Cohort characteristics.
The 88 successful samples were then classified into one of four molecular subgroups (multiple-classifier ECs were identified and allocated a single molecular subgroup as previously described):
- MMRd: 15 (17%);
- P53abn: 9 (10%);
- POLEmut: 8 (9%);
- NSMP: 56 (64%).
Instances of multiple classifiers included three POLEmut samples that were also p53abn and two MMRd samples that also had pathogenic POLE mutations. We identified one sample that was stage IA, grade 1 and p53abn.
There were eight patients with high-grade, low-stage, high-risk endometrioid cancer (see Table 2). Of these, one was POLEmut, one was p53abn/POLEmut, four were p53abn and the other two were NSMP.
Table 2.
Molecular profile of high-risk EC (FIGO low stage, high grade).
CTNNB1 mutations seemed to be more frequent in Māori (n = 4) and Pasifika (n = 5) women, compared to NZ–European women (n = 2), although due to the small sample size this is not a significant difference (Table 3). All CTNNB1 mutations were found in exon 3 (Table S2). Hotspot POLE mutations are listed in Table 4. L1CAM staining was low overall, with 79 of 88 stained samples (90%) having a score of 0–1 (Figure 4). L1CAM correlated with p53 mutations—if p53 was abnormal, L1CAM was more strongly expressed. L1CAM was noted to have focal and patchy staining.
Table 3.
Pathogenic POLE and CTNNB1 mutations.
Table 4.
Hotspot POLE mutations.
Figure 4.
Example of L1CAM staining patterns, scores 0–3.
POLE Morphology
The utility of POLE testing will be realised when a surrogate marker can be used instead of sequencing. Already, specific exons are targeted for NGS (9–14) as these mutations are well described. However, from our data, we identified an additional 11 variants of uncertain but potential pathogenic significance (Table 5). Therefore, like others, we aimed to investigate whether increased TIL and nuclear pleomorphism could characterise these samples.
Table 5.
Novel POLE mutations likely to be pathogenic.

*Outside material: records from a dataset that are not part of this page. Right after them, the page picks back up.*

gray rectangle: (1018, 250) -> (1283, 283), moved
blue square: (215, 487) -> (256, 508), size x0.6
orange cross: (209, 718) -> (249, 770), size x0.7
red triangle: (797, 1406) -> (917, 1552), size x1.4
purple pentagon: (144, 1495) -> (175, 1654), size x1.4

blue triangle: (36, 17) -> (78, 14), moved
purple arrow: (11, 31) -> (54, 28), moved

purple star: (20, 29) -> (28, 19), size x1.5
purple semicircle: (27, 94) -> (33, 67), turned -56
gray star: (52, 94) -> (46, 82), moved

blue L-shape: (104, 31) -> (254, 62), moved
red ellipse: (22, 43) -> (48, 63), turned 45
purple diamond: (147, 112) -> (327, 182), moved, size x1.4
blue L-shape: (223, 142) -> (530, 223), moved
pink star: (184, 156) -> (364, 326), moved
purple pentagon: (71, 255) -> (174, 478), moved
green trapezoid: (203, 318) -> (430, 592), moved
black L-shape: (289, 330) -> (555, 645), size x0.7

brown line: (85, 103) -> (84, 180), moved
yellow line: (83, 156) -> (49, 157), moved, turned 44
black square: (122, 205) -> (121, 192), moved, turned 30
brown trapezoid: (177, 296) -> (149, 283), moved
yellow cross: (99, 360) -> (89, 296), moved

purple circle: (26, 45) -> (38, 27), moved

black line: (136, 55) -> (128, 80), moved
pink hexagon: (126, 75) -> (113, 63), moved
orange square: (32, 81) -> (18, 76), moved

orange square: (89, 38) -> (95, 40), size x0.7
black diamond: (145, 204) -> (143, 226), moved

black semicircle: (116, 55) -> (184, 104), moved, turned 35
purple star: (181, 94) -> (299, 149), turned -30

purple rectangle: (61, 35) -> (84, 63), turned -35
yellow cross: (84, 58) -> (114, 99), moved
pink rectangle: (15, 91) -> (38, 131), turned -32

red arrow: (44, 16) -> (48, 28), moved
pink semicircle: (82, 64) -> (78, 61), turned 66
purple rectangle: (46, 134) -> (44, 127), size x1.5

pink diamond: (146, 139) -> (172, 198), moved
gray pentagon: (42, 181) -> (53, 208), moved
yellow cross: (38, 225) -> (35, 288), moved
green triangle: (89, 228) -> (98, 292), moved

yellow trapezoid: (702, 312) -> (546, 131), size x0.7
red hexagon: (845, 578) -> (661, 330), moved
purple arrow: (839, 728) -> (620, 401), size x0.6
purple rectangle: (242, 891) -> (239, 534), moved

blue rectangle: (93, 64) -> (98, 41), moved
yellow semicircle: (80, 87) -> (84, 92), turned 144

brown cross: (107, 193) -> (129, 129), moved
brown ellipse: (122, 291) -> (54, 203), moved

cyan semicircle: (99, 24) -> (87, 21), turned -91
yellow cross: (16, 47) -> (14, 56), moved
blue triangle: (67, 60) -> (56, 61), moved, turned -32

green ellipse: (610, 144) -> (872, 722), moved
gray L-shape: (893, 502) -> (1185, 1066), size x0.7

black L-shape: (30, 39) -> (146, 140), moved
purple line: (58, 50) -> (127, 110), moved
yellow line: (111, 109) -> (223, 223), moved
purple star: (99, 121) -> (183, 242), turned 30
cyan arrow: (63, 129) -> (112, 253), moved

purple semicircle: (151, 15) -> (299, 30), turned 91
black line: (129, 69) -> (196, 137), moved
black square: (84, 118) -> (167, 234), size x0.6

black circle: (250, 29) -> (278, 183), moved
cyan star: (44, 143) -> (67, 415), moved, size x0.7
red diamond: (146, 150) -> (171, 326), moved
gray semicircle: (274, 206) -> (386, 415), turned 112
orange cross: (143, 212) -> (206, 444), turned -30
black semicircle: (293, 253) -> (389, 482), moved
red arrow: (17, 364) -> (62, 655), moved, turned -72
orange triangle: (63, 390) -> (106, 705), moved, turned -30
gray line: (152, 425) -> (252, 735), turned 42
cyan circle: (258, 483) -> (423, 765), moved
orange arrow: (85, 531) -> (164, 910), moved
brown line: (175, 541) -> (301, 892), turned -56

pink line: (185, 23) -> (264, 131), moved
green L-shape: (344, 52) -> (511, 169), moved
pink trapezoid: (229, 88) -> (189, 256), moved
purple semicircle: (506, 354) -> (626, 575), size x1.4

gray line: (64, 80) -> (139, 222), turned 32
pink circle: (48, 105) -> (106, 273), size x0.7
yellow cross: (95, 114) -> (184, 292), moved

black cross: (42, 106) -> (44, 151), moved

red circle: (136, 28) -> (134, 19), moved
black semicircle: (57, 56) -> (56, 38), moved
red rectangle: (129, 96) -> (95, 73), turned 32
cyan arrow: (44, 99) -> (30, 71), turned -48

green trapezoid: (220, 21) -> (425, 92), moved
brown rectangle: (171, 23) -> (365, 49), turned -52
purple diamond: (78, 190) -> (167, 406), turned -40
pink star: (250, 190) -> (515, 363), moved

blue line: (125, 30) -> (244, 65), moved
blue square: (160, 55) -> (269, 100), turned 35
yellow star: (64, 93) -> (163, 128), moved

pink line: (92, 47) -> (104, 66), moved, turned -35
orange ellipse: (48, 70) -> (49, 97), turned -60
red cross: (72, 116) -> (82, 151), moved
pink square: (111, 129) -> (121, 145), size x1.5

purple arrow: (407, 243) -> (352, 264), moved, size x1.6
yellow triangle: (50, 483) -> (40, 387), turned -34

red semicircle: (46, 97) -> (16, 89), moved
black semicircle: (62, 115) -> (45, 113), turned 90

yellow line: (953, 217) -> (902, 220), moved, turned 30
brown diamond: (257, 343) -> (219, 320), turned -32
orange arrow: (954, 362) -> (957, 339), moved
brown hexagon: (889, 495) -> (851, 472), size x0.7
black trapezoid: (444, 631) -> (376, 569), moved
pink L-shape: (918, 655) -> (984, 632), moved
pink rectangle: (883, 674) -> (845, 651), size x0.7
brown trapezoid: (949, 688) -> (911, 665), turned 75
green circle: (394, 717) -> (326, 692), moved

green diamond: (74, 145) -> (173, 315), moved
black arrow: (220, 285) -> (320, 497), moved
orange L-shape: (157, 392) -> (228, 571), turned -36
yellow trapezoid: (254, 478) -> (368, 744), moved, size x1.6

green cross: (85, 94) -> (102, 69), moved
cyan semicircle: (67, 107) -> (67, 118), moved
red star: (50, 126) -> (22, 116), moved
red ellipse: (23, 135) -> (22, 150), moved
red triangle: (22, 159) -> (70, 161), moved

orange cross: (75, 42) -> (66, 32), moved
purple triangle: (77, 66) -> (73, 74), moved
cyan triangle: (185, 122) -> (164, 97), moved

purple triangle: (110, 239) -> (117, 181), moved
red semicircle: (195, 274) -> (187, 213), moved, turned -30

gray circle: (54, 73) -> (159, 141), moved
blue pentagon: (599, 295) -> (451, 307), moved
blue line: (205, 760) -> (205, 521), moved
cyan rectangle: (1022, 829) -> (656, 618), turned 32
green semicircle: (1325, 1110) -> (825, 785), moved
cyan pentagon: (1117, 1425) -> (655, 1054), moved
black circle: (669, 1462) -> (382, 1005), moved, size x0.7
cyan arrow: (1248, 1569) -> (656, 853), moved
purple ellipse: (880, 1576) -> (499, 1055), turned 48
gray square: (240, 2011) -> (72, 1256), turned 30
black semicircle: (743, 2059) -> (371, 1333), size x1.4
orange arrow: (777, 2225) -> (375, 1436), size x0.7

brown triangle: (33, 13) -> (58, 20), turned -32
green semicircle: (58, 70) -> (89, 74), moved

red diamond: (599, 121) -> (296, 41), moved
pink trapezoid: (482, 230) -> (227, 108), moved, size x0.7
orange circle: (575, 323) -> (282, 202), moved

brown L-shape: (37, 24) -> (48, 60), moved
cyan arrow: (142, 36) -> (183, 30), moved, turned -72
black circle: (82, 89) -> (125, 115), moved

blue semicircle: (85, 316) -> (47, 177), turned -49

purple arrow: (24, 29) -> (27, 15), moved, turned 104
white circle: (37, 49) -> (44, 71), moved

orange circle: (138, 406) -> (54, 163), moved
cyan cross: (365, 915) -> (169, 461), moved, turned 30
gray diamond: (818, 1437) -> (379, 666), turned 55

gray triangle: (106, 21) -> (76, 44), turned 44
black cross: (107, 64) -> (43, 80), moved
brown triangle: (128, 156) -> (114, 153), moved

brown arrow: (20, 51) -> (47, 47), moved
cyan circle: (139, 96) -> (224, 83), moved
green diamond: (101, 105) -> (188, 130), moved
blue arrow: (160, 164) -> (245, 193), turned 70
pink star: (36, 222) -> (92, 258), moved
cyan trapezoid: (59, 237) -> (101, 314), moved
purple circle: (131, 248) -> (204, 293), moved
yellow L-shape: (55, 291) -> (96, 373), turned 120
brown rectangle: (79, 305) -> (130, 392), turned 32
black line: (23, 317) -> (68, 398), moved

Only 3 out of the 10 samples deemed to belong to the POLE subtype had classic morphological markers; that is, increased TIL and nuclear pleomorphism. Two samples that were originally noted as low grade (grade 1) were subsequently identified as belonging to grade 3.
Therefore, we looked to publicly available databases to investigate surrogate markers of POLE, based on the theory of an activated T cell infiltrate. Whilst the data set was derived from a small sample size (with a mut:wt ratio of 27:220), we were able to identify the most significant differences in LAG3 (p = 8.66 × 10−6), TIGIT (p = 1.99 × 10−5), CXCL13 (p = 9.5 × 10−5) and CXCL9 (p = 3.68 × 10−7) (Figure 5A–D). As expected, our datamining also showed significant differences in activated CD4 T cells (Figure 5E). When these immune genes were interrogated using cBioPortal, patients with alterations in TIGIT showed significantly improved overall survival rates compared to those with alterations in LAG3, CXCL13 and CXCL9 (Figure S2).
Figure 5.
TISIDB datamining in UCEC, POLE mutation vs. wild-type, immune gene expression. (A) LAG3. (B) TIGIT. (C) CXCL13. (D) CXCL9. (E) Activated CD4 T cells.
4. Discussion
This study was the first to explore molecular subtyping of EC in a New Zealand cohort. As expected for our cohort, most of the patients had a diagnosis of low-grade, low-stage endometrioid EC. We identified five samples with reportedly pathogenic POLE variants, and eleven potentially pathogenic variants; more research needs to be completed in order to validate these new variants. Interestingly, the only three classic-looking POLE samples (those showing increased TIL and nuclear pleomorphism) were those with variants of uncertain significance.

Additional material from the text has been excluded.